Richard Thompson, associate professor of physics and astronomy, remembered Forster’s strong teaching skills with large undergraduate classes and her engaging personality.

In 1952, Forster and Engelberg divorced and in 1977, Forster married physicist George “John” Garlick.

Robin Shakeshaft, professor of physics and astronomy, remembered Forster’s kindness when he arrived at USC in 1981.

“Herta was a warm and generous person,” Shakeshaft said. “She made it painless for me to learn the ropes. In my first months in Los Angeles, she often invited me to join her and her partner John for dinner, or to hear the Los Angeles Symphony or to brunch at her home with some of her many friends.”

Forster was one of few women physicists of her time. During her tenure at USC, she published more than 62 papers on nuclear physics and received numerous honors. She mentored 16 doctoral candidates through their Ph.D. programs, participating with them in many national and international conferences.

She was elected a fellow of the American Physical Society and was awarded the 1956-57 Founders Fellowship by the American Association of University Women. In 1981, she won a Women of Achievement Award. She also led the physics and astronomy department’s undergraduate program until her retirement at age 70.

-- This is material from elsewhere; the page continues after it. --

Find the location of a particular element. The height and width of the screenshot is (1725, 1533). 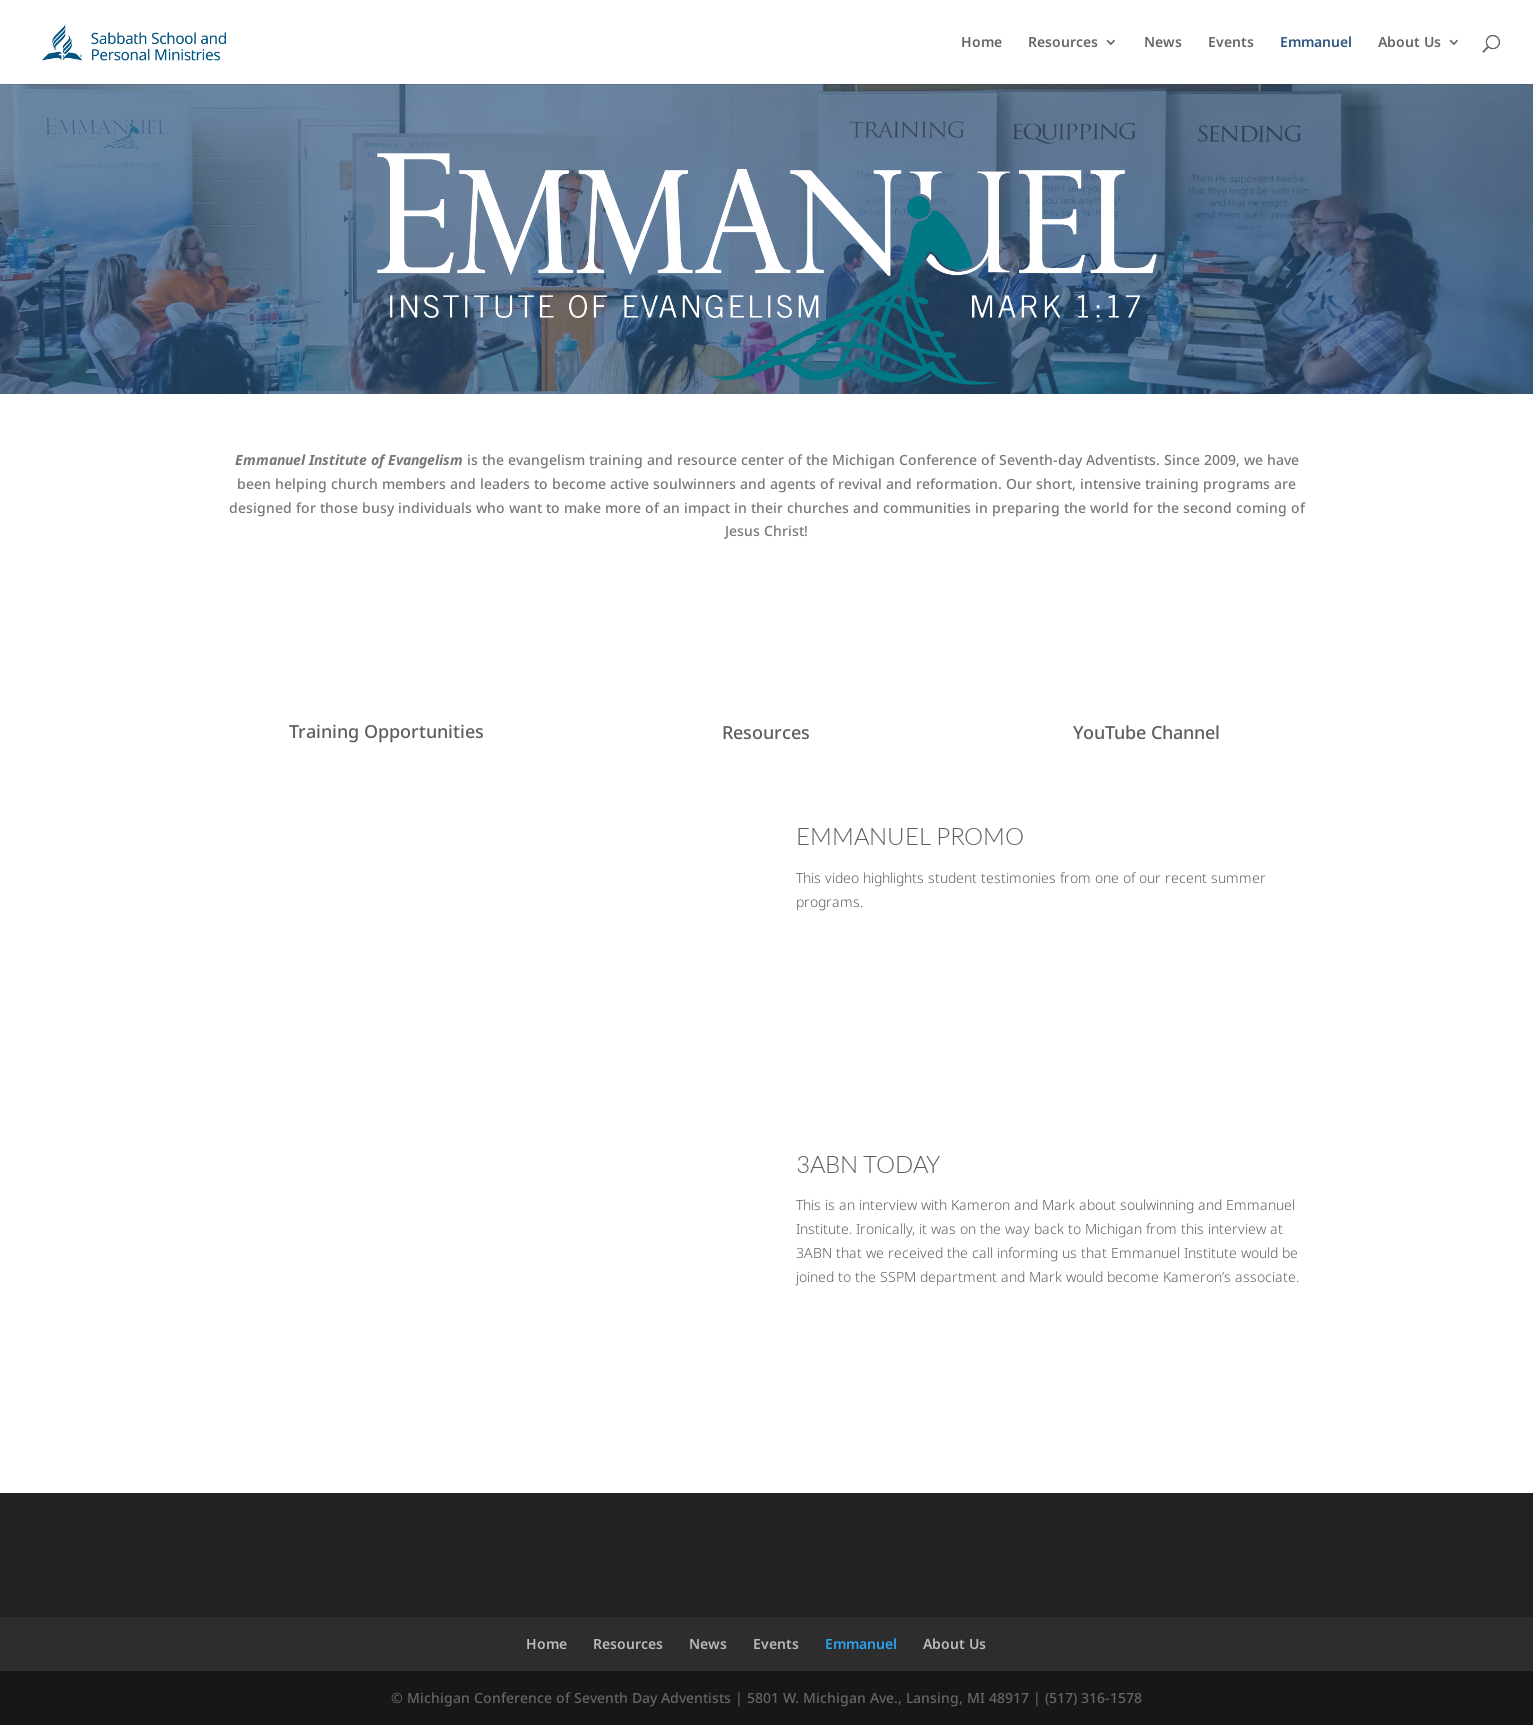

News is located at coordinates (1163, 43).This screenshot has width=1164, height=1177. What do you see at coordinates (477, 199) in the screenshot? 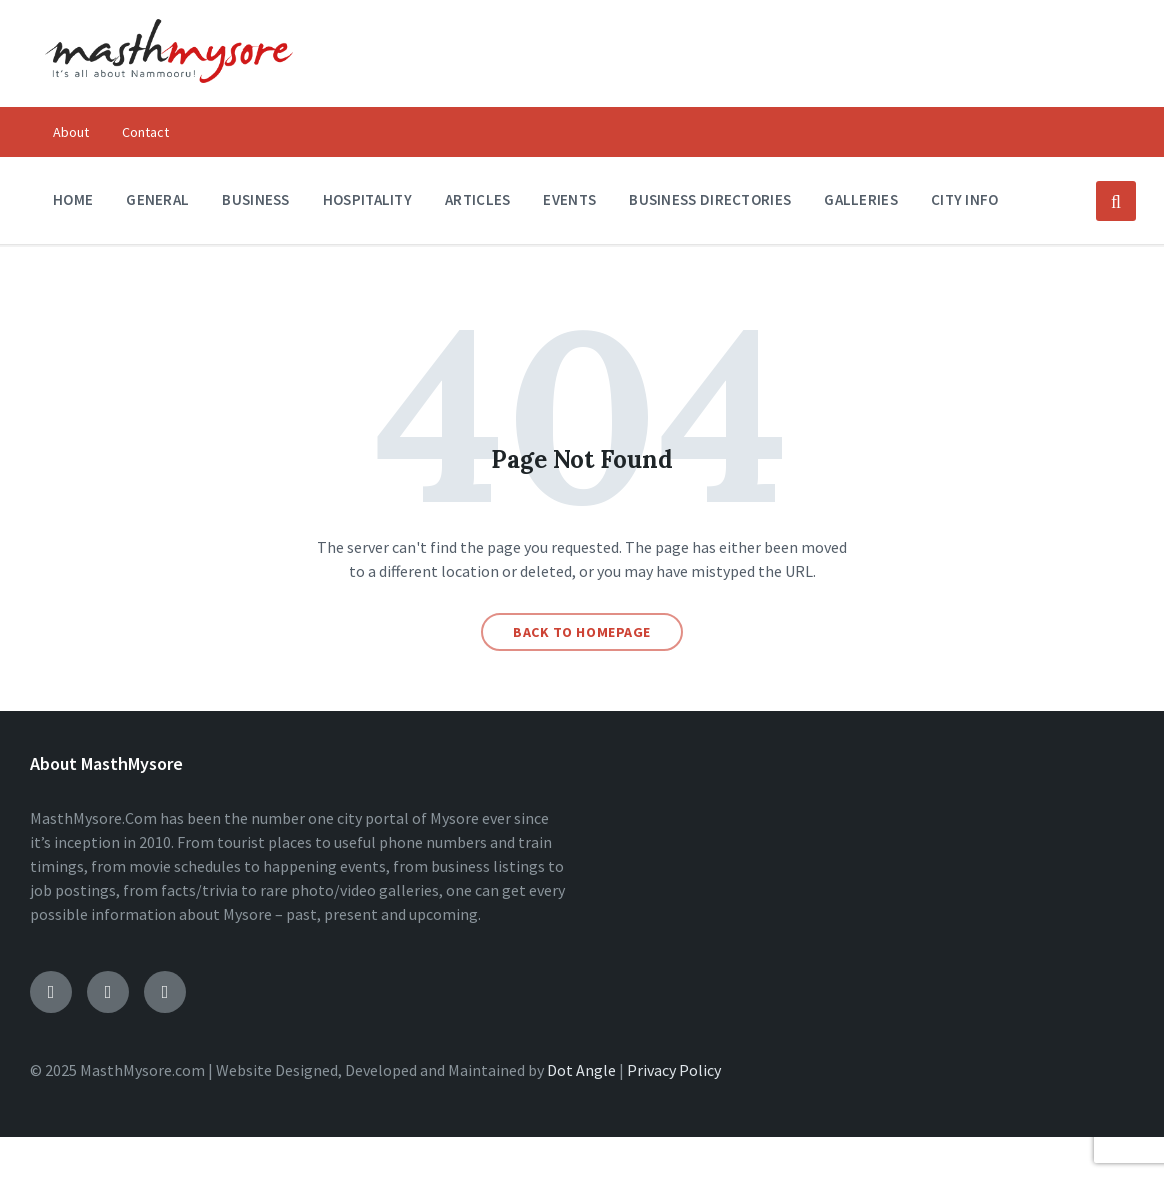
I see `Articles [menuitem]` at bounding box center [477, 199].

In 1988, she was awarded the USC Faculty Lifetime Achievement Award. This honor recognizes eminent careers and notable contributions to the university, the profession and the community.

Forster was fond of animals, particularly her beloved Irish setters, golden retrievers and cats. She enjoyed classical music, skiing, gardening as well as walking in the Santa Monica Mountains.

“Herta was dear friends with my grandparents and my mother, and a devoted godmother to me,” said Forster’s goddaughter Soshana Svendsen, who was by her side when she died. “We were very close and lived together when I was a young child and a graduate student.

“It is thanks to Herta that my mother and later I passed our college mathematics and physics courses. In addition to being a brilliant physicist, I will remember Herta for being a great hostess and for spoiling all of her pets. Most of all, I will always remember the love that I saw in Herta’s eyes and her angelic smile.”

Forster is survived by her nephews, Matthias and Frank Forster.

A funeral service will take place at 2 p.m., Mon., Oct. 6 at Woodlawn Cemetery, 1847 14th Street, Santa Monica, California, 90404.